She said Mater Dei has a current annual operational gap of more than $1 million, "which we cannot bridge."

"We concluded that further cuts would only compromise the quality of education for which Mater Dei Prep is known. The steady decline in enrollment, along with increasing expenses and the ongoing financial assistance we provide to our families has made this closure unavoidable.”

Mater Dei was actually supposed to close in 2014-15, but a group of parents and alumni lobbied the Diocese of Trenton to keep it open. To save the school, Mater Dei was converted into an independent 501(c) non-profit corporation and an ambitious fundraising campaign raised over $1.5 million dollars to keep its doors open.

"However, the subsequent years saw further declines in applications and enrollment," said McLaughlin. "Those factors and declines in fundraising were exacerbated by the COVID-19 pandemic. Mater Dei Prep proudly stepped up and met those challenges, but the combination of higher costs, fewer students and demographic trends created structural operating losses."

Mater Dei Prep first opened in 1961 and more than 8,000 young men and women have graduated from here; the school called its students "sons and daughters of Monmouth County."

According to the National Catholic Educational Association, almost 1,000 elementary and secondary Catholic schools have closed across the country since 2009. In New Jersey, where many Catholics in America live, more than 100 Catholic schools have closed in the past 20 years.
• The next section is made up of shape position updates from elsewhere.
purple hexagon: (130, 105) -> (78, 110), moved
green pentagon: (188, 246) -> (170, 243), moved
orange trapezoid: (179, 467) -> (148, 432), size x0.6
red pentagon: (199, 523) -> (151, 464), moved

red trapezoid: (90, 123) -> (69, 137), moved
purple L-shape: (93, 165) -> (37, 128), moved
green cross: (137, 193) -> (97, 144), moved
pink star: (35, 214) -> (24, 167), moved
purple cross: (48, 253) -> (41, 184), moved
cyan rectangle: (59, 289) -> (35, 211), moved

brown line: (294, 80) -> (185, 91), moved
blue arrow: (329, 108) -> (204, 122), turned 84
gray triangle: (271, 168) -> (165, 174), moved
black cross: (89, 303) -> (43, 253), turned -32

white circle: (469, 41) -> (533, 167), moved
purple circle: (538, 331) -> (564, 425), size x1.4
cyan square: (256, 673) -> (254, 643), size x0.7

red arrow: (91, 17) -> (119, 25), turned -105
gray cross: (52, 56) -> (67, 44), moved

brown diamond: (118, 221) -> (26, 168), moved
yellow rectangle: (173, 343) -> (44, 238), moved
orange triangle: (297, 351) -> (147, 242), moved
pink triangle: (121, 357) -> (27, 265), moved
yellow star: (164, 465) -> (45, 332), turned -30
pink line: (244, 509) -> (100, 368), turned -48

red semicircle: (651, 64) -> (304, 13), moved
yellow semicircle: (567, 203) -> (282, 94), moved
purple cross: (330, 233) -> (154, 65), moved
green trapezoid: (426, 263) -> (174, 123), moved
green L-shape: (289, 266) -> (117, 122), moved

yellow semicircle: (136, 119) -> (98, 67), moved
Some nearby Catholic schools that have shuttered are Mother Seton Academy in Howell and Holy Innocents School in Neptune. Saint Joseph High School in Hammonton, a South Jersey football powerhouse, also closed its doors.
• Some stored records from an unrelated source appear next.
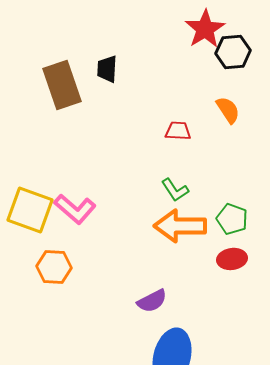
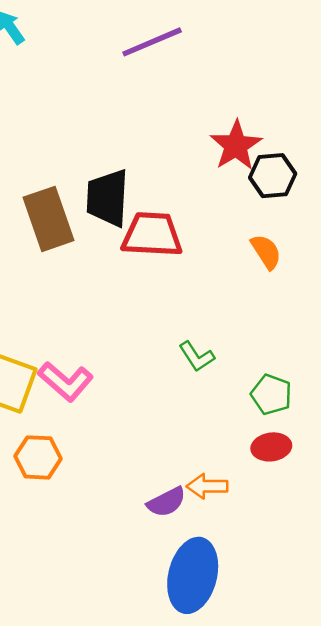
black trapezoid: (107, 69) -> (107, 198), size x1.6
red trapezoid: (178, 131) -> (152, 235), moved, size x1.8
orange arrow: (180, 226) -> (207, 486), moved, size x0.6

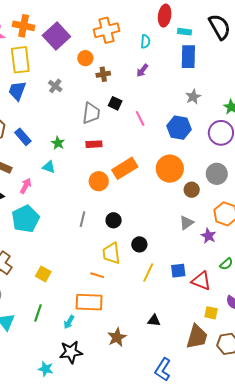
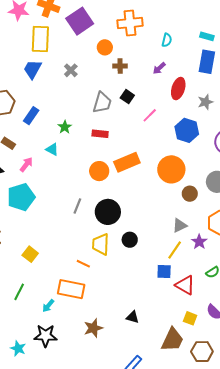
red ellipse: (165, 16) -> (178, 89), moved
pink line: (140, 118) -> (150, 115), turned 63
blue rectangle: (23, 137) -> (31, 116), turned 66
black circle: (114, 220) -> (108, 212), size x1.6
yellow line: (148, 272) -> (175, 250), moved

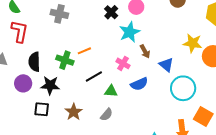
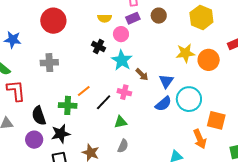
blue triangle: (166, 65) -> (166, 81), turned 42
black line: (94, 76) -> (104, 102), moved
blue semicircle: (139, 84) -> (163, 104), moved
"All of them resulting from similar enrollment and revenue challenges faced by Mater Dei Prep," said McLaughlin. “Mater Dei Prep is proud of its service to the community through six decades, maintaining the highest standards of Catholic education. This has been a painful and difficult decision for everyone involved. We are heartened knowing the positive impact Mater Dei Prep has made in the lives of our current and former students, their families and alumni."
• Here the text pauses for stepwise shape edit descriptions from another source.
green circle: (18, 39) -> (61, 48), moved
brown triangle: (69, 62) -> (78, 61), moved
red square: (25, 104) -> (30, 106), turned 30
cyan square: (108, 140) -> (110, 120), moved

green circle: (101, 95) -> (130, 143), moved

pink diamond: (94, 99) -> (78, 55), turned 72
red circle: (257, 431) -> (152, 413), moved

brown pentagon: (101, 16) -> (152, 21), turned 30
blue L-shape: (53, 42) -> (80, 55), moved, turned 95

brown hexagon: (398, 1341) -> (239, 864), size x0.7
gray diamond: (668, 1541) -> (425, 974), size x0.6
"After 61 years of providing academic excellence to Monmouth County and the diocese of Trenton, Mater Dei Prep High School will be closing its doors at the completion of the academic year in June 2022," said Mater Dei in a post Monday night on its Facebook page. "All classes, athletic team schedules, guidance and extracurricular activities will continue in full force through the end of the current academic year."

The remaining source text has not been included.